A copy of the company’s financial statements seen by Nation Sport indicates that out of the Sh270.9 million total income controlled by KPL in 2016, the company spent a total of Sh19.5 million on marketing and advertising, and Sh13.3 million on nine staff members currently on the company’s payroll.

Frontiers Marketing Company, contracted in 2015 as KPL’s commercial agent to help it source for a sponsors for the top-flight league, accounted for Sh10.2 million last year.

A separate Sh9.3 million went into hiring trucks (Sh1.56 million), branding (Sh2.1 million), Live coverage fees (Sh1.2 million) among other things itemised “advertising and promotion” in the financial statement.

Whether Frontiers Marketing Company has increased the market appeal of the top-flight is up for debate. The expenditure raises fears of duplication of functions as its is difficult to see how the company’s roles differ from advertising and promotion which consumed almost equal amount of money.

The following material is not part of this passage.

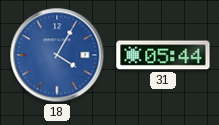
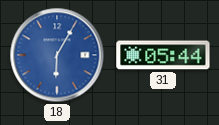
18: 4:05 -> 6:05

Long-serving KPL CEO Jack Oguda defended the decision to outsource marketing services.

“Frontiers are tasked with bringing in sponsors, and there is a percentage (of money) they take out of every financial deal that the company enters. The other bit is done within the organisation, mostly promoting the brand and increasing the presence of KPL,” Oguda said.

Apart from Sh13 million spent on nine employees in 2016, KPL also paid Sh1.22 million separately in travel and entertainment allowances to Rachier and Oguda while on overseas duties.

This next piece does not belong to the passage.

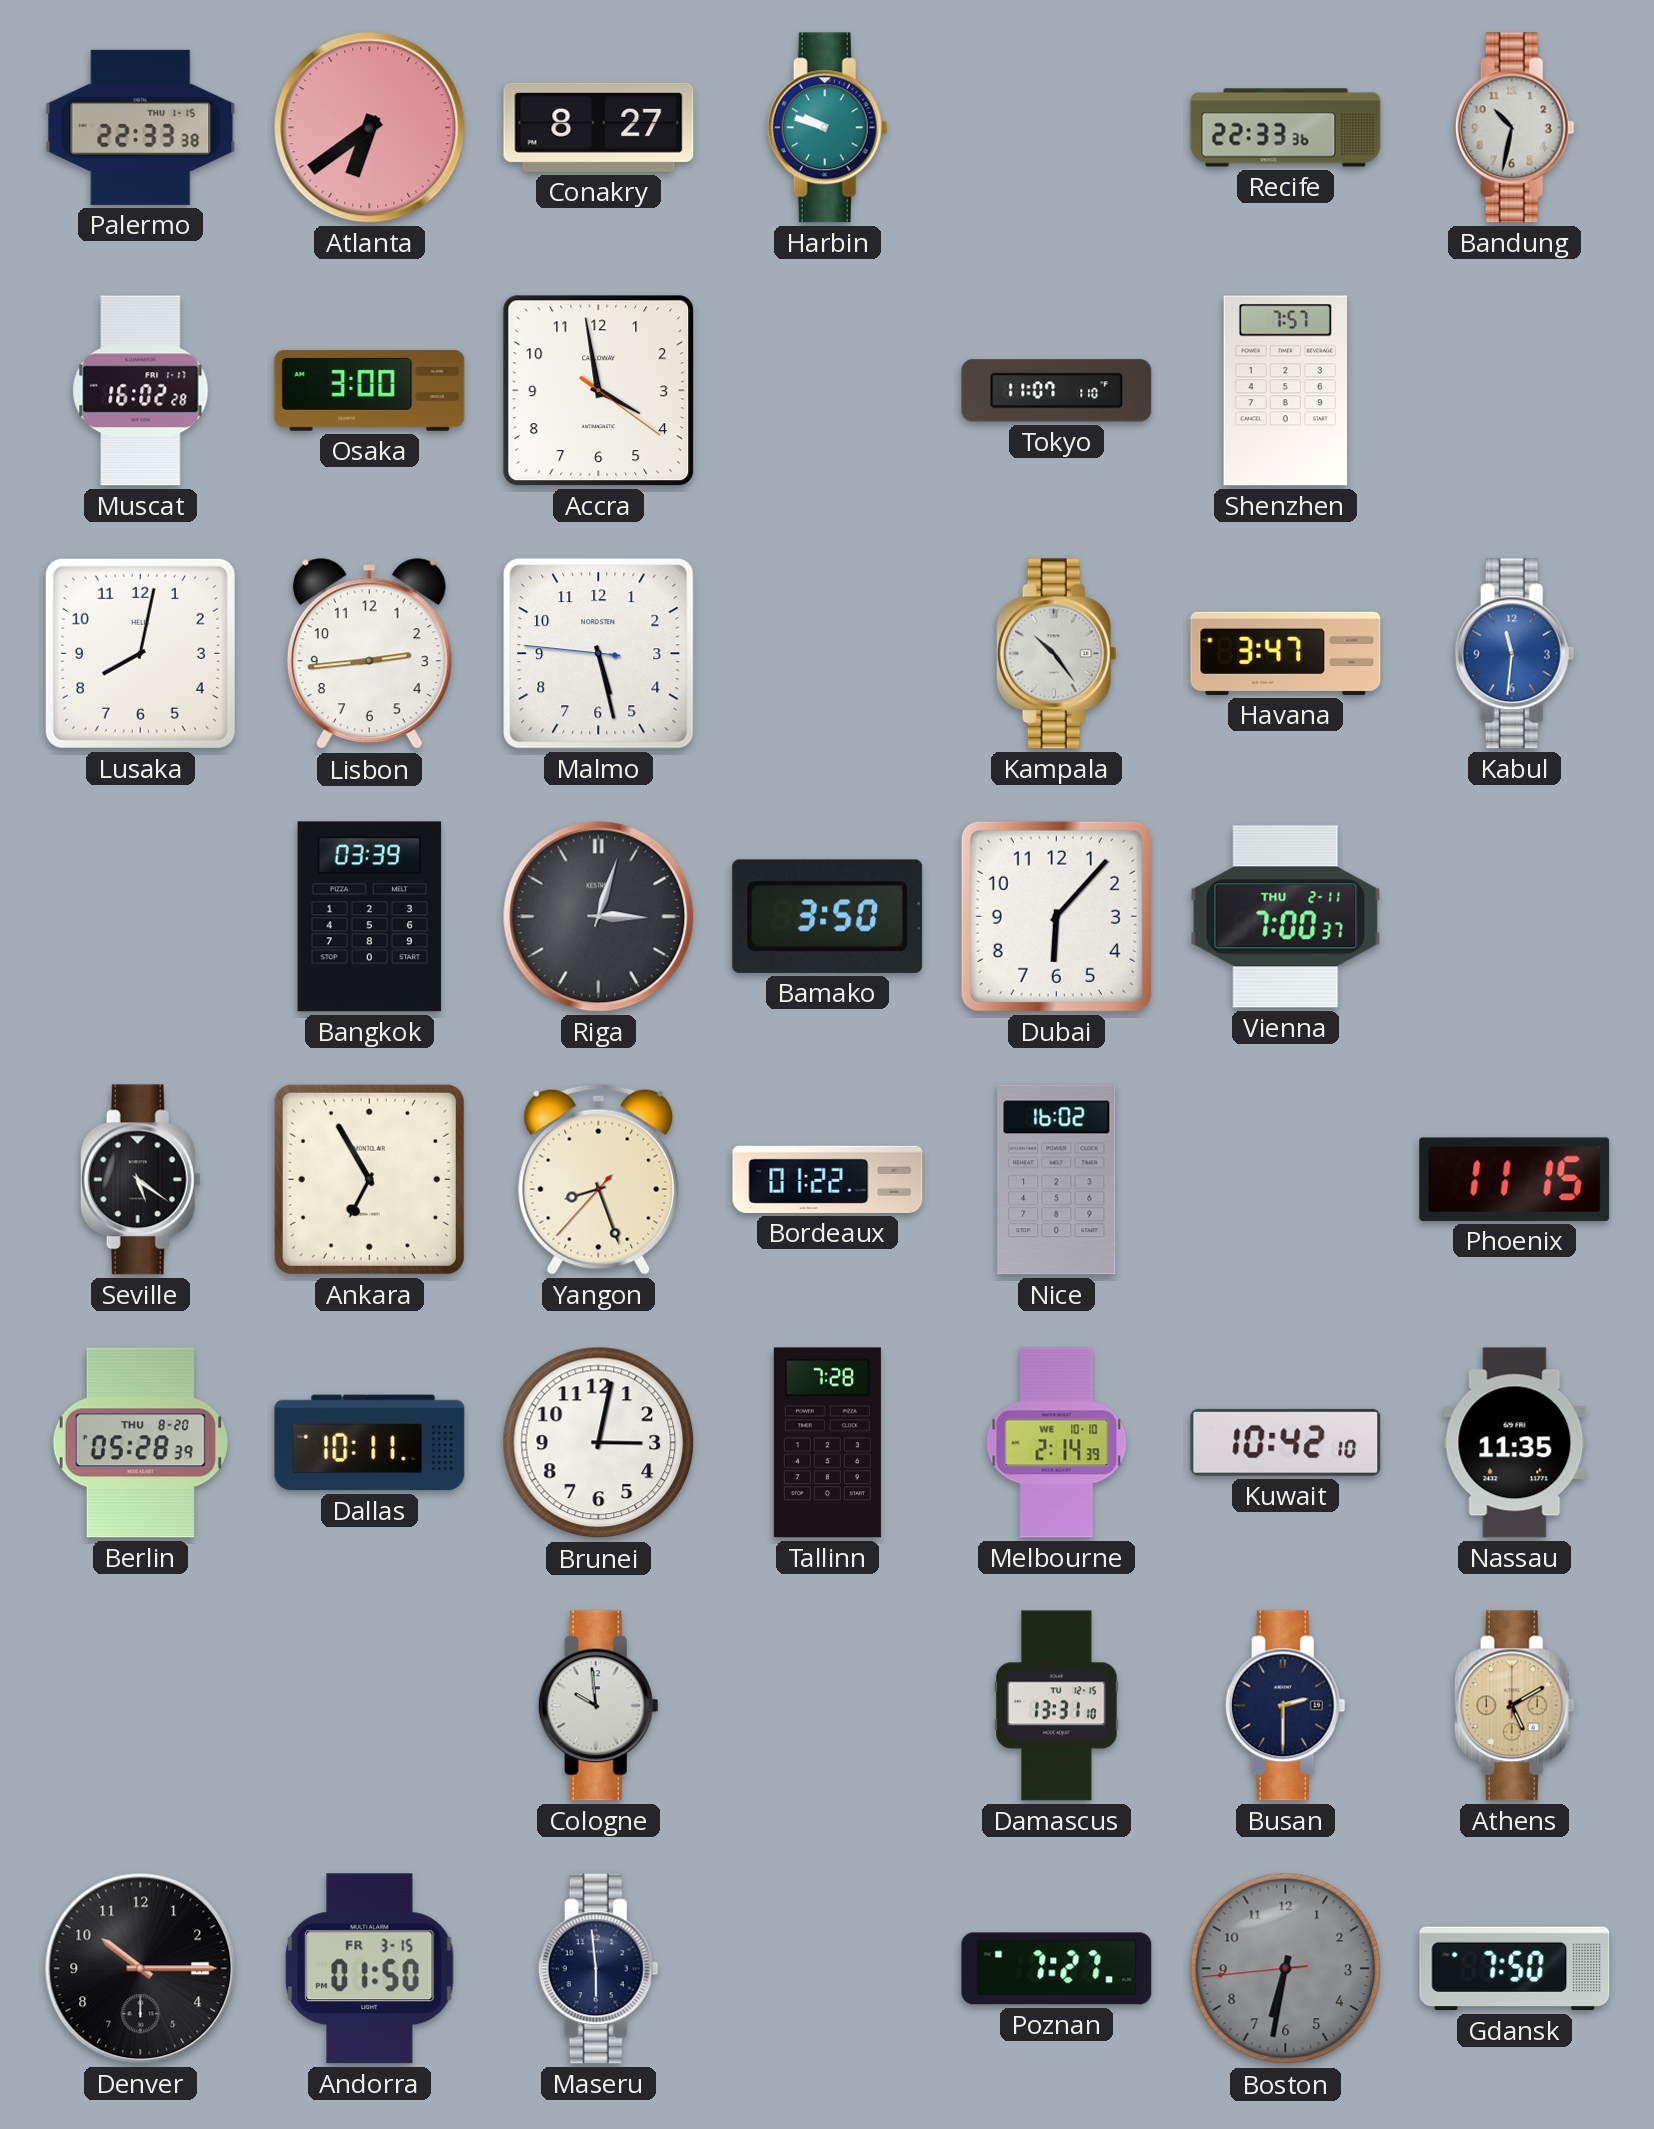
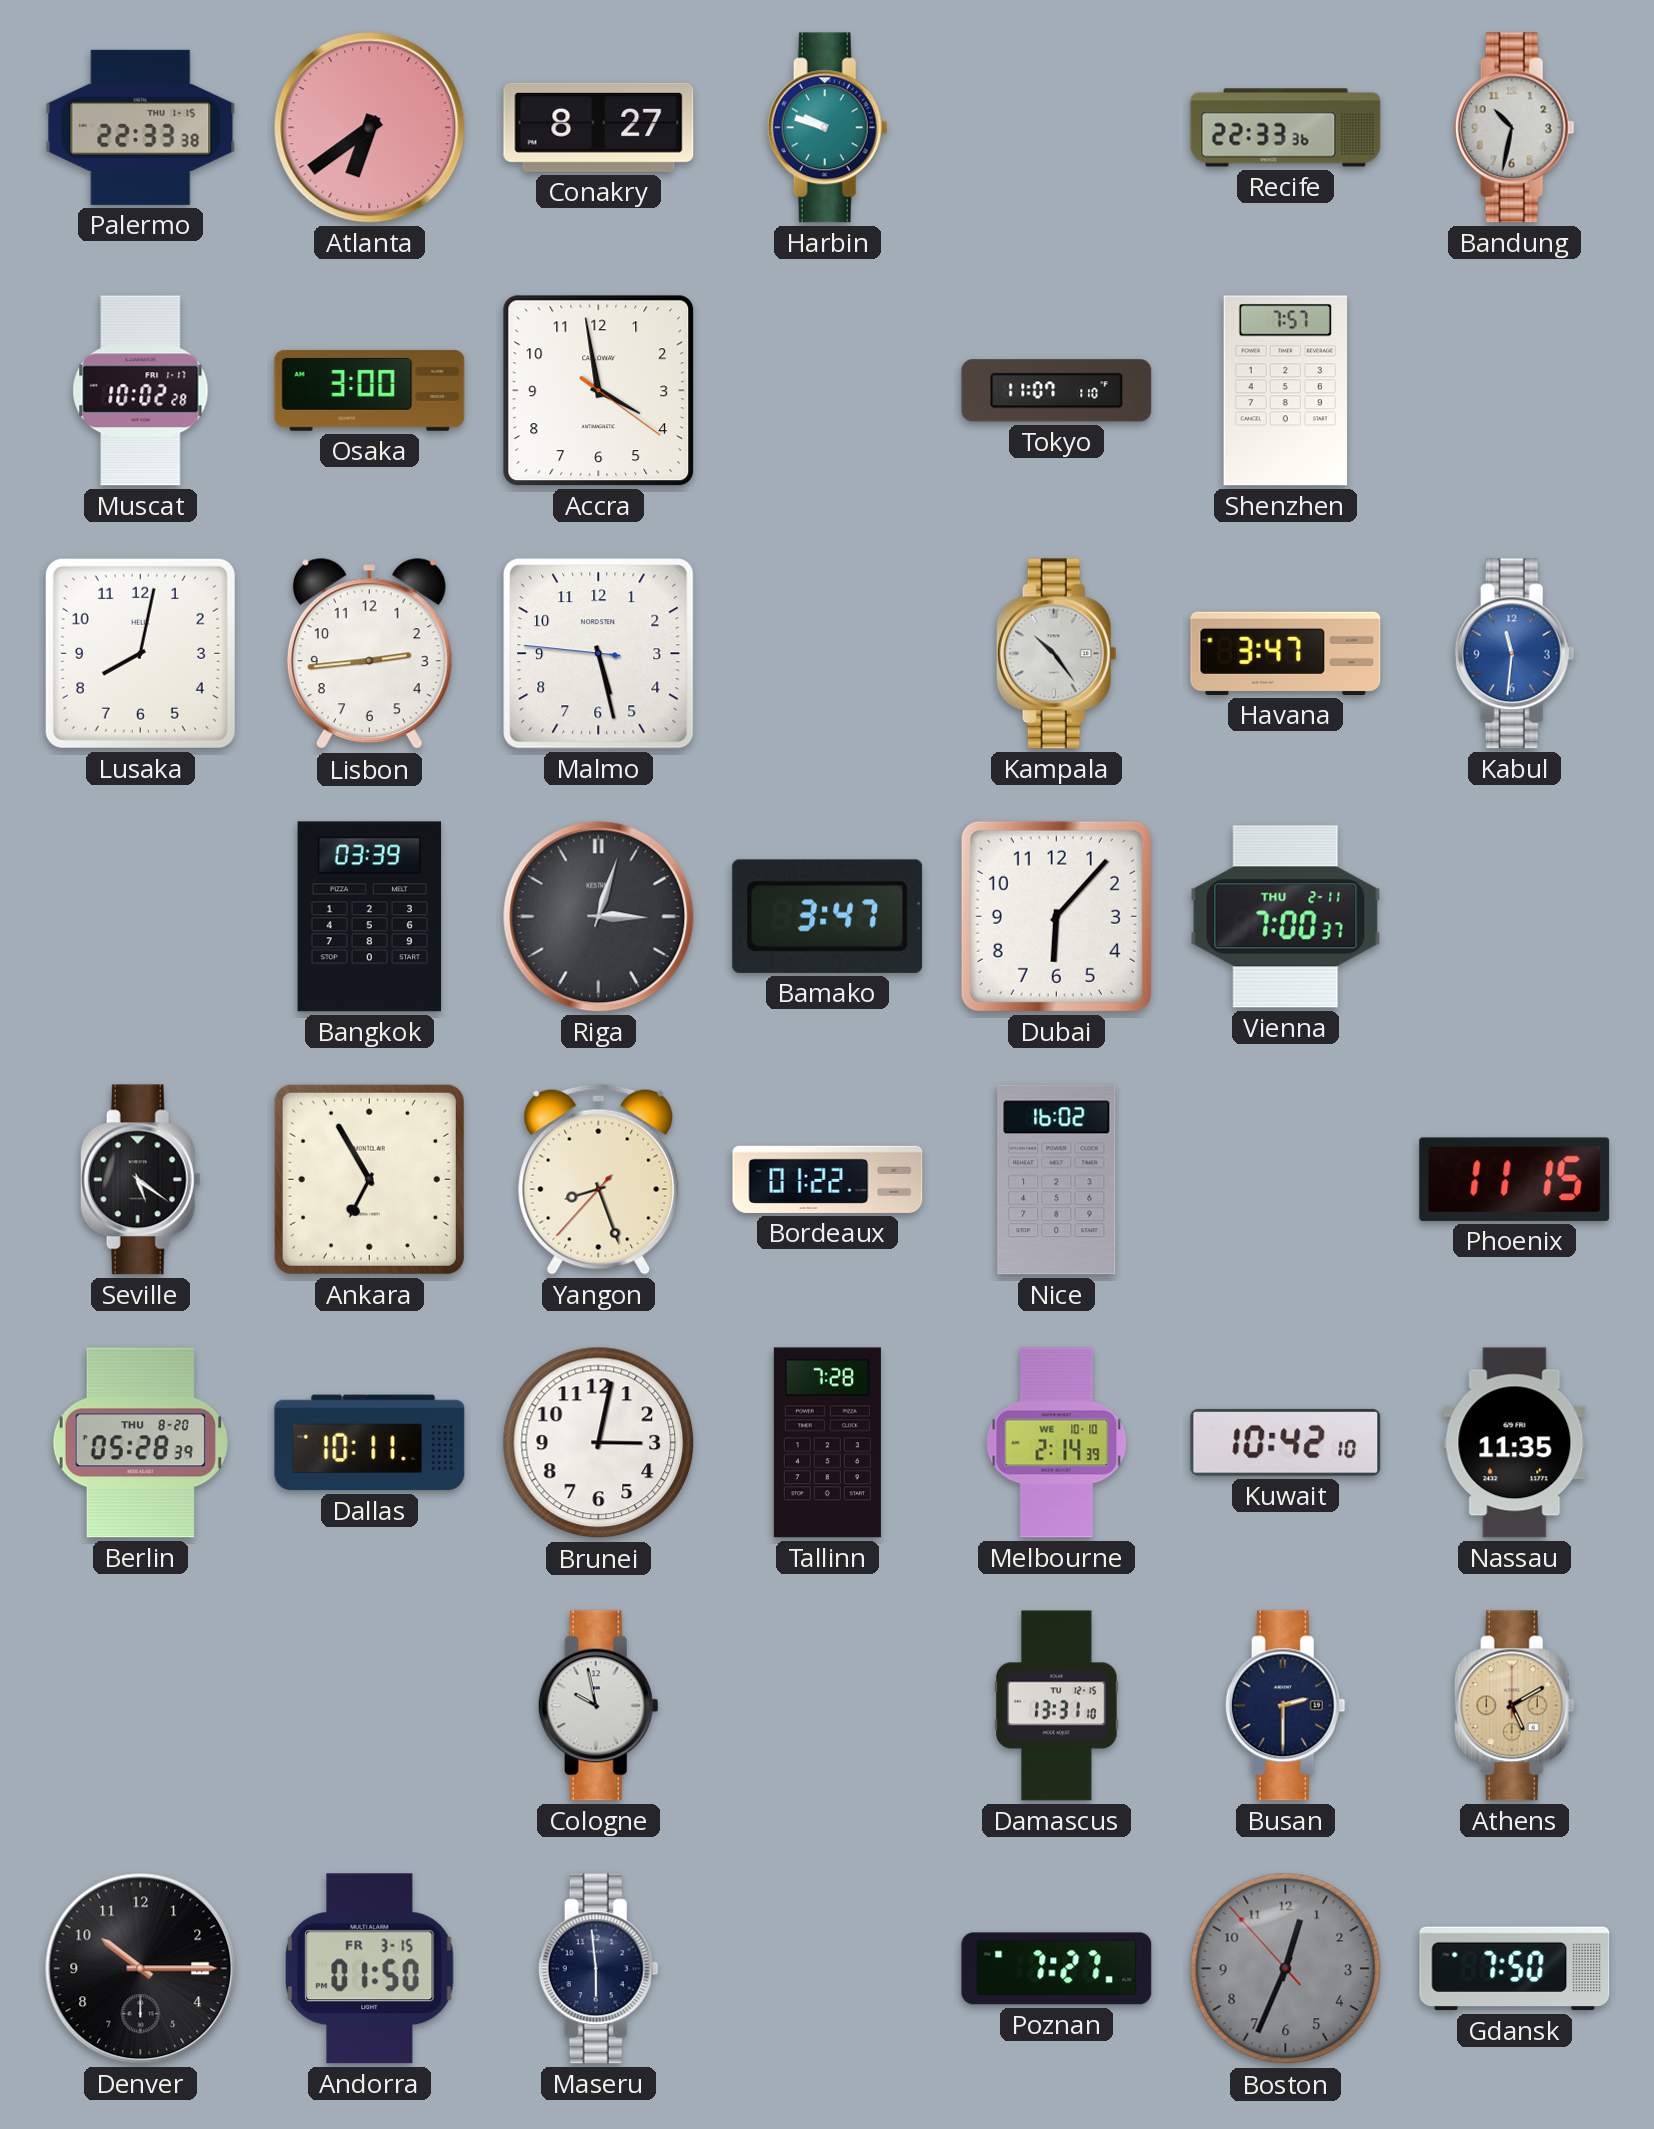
Muscat: 16:02 -> 10:02
Bamako: 3:50 -> 3:47
Cologne: 9:59 -> 9:58
Boston: 6:31 -> 12:33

KPL Ltd’s Governing Council, a body made up of chairmen of all league clubs, got Sh4.26 in sitting allowances, as the executive committee earned an additional Sh1.4 million for attending meetings.

The council has proposed a similar expenditure for the two officials this financial year, even as important tournaments such as the KPL Top Eight and the Under-20 tournament have been scrapped following the exit of broadcast sponsors SuperSport.

Stadia safety and security took Sh1.3 million from the budget, and Sh689,000 was spent on hiring a public address system in 2016, bringing the total cost of running the league last season to Sh9.96 million.

But clubs that took part in the top league last year got handsome rewards in financial grants. The 16 clubs in last season’s league shared out Sh135 million among themselves, and the figure is set to go up to 152 million this year, although the teams have increased to 18 this season.

Each of the 16 clubs was entitled to a Sh8 million grant during that period, and an additional Sh7 million was shared among the 16 depending on their position in the league at the end of the season.

In light of the expanded league this season, Football Kenya Federation was expected to add Sh24.5 million to bear the cost of an additional two teams.

Documents show that FKF has only paid up Sh4 million so far. For winning last season’s league title, Tusker received Sh4.5 million as Gor Mahia, Ulinzi Stars and Posta Rangers received Sh1.5 million, Sh1 million and Sh750,000 respectively for finishing second, third and fourth respectively in the league.

At Sh12.2 million, remuneration and facilitation of match officials also commanded a sizeable chunk of last season’s budget. The figure is projected to rise to Sh16.3 million this season due to an expanded league.

In a bid to cope with the financial glut that has been occasioned by the exit of South African broadcasters SuperSport at the beginning of the year, KPL Ltd’s finance committee has struck out a number of items in the 2017 budget, among them the KPL Top 8 tournament, Under-20 tournament, a proposed Under-16 tournament, Corporate Social Responsibility and hiring of floodlights for night games.

The company has however set aside Sh20 million for the KPL awards at the end of the season.